TO DO – The reply should consist of the line containing "Licensed Rodent Removal" and all lines after it in the listing below, reproduced exactly and nothing more.

↓↓↓

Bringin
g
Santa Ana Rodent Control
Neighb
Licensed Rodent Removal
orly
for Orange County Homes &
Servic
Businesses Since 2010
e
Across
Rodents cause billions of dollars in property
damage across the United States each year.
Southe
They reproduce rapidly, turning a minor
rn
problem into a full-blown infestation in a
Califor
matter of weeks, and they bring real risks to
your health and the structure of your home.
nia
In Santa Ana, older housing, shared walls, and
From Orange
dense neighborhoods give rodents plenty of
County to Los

↑↑↑

OUTPUT OF THE EXERCISE –
Licensed Rodent Removal
orly
for Orange County Homes &
Servic
Businesses Since 2010
e
Across
Rodents cause billions of dollars in property
damage across the United States each year.
Southe
They reproduce rapidly, turning a minor
rn
problem into a full-blown infestation in a
Califor
matter of weeks, and they bring real risks to
your health and the structure of your home.
nia
In Santa Ana, older housing, shared walls, and
From Orange
dense neighborhoods give rodents plenty of
County to Los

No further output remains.